:: Requirement ::
Return each line, exactly as given, from the one containing "Exporty do RSS" through the end of the entries below, and skip the rest.

:: Material for the task ::
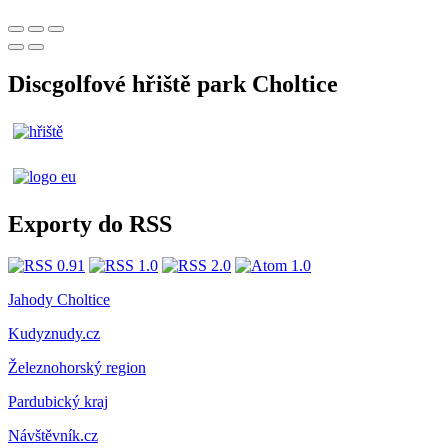
Discgolfové hřiště park Choltice
Exporty do RSS
Jahody Choltice
Kudyznudy.cz
Železnohorský region
Pardubický kraj
Návštěvník.cz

:: Response area ::
Exporty do RSS
Jahody Choltice
Kudyznudy.cz
Železnohorský region
Pardubický kraj
Návštěvník.cz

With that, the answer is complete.